##### ENTRIES SHOWN

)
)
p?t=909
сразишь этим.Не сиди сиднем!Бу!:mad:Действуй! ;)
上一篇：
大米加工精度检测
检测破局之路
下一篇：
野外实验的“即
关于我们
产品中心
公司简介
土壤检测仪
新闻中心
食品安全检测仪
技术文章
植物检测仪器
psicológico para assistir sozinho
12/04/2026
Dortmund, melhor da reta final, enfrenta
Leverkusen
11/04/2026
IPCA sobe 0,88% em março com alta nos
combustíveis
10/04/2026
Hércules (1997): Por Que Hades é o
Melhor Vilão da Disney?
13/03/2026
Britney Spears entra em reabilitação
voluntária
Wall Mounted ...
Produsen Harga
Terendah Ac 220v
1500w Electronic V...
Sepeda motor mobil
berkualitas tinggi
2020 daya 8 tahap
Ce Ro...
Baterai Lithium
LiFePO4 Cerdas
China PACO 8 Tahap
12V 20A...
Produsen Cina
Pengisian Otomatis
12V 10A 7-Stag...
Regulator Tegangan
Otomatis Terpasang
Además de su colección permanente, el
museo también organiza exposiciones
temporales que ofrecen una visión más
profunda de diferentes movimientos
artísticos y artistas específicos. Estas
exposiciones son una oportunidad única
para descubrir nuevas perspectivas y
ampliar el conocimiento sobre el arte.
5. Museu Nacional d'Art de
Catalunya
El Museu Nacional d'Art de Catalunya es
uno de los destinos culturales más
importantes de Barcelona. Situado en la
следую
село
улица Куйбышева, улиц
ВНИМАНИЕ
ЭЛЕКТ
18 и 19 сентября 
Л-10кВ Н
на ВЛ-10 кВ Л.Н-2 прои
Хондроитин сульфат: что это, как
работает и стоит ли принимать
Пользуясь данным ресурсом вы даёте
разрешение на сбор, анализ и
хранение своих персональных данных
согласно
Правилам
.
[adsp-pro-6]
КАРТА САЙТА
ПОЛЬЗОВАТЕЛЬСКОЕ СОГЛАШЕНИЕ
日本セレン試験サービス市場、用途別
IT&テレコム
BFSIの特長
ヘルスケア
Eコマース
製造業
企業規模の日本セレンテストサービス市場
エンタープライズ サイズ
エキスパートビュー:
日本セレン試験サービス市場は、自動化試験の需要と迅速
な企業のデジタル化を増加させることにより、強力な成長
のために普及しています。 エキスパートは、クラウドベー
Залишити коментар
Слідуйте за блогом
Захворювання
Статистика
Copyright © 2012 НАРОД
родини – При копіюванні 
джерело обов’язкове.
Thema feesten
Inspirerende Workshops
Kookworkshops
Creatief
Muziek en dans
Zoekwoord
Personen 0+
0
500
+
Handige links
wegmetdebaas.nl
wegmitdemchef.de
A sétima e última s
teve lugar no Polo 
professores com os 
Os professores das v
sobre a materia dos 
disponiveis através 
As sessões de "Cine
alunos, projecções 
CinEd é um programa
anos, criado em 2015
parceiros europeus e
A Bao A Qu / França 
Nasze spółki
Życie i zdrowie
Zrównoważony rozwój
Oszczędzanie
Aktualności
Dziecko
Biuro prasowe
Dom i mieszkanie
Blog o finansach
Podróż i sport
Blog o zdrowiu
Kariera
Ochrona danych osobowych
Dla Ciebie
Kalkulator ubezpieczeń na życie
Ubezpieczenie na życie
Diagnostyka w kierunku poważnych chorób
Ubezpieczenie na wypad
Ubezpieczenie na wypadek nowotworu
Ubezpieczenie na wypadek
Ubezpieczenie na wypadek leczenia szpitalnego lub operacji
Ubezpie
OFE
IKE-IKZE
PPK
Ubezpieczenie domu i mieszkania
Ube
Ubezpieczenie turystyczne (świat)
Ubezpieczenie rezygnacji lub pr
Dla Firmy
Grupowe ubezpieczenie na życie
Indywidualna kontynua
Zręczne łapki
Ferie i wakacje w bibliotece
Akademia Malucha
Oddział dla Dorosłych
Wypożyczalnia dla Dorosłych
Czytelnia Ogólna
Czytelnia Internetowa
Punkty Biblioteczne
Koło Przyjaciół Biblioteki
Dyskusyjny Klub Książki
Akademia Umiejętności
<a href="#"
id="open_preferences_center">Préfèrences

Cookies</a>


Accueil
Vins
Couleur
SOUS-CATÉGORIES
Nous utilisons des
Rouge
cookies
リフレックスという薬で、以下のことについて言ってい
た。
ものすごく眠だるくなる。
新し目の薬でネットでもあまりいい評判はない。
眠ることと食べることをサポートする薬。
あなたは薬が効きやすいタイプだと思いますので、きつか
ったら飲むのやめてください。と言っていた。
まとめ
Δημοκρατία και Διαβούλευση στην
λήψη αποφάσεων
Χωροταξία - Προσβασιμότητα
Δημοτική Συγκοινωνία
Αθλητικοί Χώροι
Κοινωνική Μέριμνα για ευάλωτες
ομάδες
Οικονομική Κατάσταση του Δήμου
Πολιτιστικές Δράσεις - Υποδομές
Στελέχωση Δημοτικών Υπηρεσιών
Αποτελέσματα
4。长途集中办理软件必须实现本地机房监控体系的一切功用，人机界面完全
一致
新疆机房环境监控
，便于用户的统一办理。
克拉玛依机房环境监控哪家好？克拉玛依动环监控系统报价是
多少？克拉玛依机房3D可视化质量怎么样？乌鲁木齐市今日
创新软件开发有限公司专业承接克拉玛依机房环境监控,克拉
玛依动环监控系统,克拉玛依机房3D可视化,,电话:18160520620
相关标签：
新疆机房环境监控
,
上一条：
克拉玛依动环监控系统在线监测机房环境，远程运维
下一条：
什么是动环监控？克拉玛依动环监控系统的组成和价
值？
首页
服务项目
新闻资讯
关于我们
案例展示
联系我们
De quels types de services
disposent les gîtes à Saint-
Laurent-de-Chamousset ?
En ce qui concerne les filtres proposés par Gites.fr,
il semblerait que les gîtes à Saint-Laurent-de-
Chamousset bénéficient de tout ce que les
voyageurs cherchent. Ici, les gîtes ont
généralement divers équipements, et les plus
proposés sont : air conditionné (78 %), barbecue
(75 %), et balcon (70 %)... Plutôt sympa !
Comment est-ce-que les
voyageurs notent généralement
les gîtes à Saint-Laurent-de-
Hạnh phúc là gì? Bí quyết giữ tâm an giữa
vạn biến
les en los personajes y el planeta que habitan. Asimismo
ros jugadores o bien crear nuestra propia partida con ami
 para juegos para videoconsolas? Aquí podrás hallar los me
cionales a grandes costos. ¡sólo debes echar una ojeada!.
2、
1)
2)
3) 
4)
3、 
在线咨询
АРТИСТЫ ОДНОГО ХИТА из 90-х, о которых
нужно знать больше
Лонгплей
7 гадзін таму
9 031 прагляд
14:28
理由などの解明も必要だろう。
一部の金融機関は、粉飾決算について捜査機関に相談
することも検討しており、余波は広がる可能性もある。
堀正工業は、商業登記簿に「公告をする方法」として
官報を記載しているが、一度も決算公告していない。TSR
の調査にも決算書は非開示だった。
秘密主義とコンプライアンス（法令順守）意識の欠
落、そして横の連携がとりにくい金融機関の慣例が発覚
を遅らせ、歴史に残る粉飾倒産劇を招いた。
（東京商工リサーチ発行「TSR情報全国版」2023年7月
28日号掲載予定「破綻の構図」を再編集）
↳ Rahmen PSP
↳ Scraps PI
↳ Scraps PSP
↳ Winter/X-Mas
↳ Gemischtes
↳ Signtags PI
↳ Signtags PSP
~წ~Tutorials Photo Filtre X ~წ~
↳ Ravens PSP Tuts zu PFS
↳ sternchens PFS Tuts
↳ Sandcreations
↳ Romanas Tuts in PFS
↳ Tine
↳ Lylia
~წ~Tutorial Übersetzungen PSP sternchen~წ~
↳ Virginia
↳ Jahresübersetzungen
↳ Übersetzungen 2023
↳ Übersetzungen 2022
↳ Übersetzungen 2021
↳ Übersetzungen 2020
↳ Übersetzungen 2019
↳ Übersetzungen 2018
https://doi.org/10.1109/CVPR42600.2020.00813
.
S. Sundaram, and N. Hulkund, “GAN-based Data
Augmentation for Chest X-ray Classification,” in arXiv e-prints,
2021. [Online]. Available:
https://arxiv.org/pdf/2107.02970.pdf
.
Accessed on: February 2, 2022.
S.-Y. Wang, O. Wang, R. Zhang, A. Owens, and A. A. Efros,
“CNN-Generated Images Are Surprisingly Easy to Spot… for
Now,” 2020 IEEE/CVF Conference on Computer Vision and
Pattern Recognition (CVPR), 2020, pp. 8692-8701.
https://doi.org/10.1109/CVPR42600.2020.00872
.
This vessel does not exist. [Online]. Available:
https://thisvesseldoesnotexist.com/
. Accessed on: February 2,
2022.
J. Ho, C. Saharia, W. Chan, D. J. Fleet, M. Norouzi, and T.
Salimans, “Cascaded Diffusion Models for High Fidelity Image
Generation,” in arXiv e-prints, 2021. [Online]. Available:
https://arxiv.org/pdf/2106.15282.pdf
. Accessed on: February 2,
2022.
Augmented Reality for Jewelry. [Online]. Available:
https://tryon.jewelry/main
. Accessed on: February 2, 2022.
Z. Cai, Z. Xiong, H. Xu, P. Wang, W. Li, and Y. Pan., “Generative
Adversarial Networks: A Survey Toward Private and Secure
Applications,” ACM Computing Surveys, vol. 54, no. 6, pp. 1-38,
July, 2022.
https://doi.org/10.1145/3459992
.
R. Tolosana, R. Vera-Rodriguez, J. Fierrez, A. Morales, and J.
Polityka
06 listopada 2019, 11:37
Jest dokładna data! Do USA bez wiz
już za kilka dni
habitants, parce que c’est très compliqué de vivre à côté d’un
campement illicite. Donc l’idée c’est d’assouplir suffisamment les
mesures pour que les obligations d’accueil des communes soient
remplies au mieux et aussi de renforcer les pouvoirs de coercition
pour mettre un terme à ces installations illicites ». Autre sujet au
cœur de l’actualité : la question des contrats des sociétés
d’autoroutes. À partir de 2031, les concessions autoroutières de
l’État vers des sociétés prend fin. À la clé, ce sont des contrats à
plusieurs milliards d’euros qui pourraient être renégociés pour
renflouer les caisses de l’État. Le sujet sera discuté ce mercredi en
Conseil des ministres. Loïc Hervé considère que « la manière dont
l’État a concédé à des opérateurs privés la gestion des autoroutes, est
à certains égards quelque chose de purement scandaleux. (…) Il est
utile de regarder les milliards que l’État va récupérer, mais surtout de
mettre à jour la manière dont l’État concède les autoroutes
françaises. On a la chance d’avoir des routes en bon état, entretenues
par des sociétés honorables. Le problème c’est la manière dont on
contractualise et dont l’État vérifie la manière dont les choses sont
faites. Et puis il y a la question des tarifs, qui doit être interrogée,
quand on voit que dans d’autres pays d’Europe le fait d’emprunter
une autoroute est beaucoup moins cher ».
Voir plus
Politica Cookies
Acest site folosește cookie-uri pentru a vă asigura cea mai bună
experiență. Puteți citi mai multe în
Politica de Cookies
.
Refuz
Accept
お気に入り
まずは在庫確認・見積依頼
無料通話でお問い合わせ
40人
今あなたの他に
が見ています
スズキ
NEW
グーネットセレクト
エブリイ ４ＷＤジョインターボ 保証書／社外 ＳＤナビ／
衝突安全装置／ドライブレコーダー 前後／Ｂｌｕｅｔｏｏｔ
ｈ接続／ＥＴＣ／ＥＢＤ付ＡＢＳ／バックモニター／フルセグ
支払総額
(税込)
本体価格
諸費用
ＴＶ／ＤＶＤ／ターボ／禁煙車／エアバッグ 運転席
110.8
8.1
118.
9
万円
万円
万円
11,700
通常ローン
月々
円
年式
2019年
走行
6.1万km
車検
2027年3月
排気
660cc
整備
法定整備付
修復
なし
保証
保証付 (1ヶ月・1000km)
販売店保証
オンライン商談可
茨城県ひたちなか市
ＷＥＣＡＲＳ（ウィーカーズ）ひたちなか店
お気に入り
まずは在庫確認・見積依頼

##########

_TO DO:_ Look through the entries above and count each line holding "sont"; report the count alone.

_RESULT OF THIS TASK:_ 3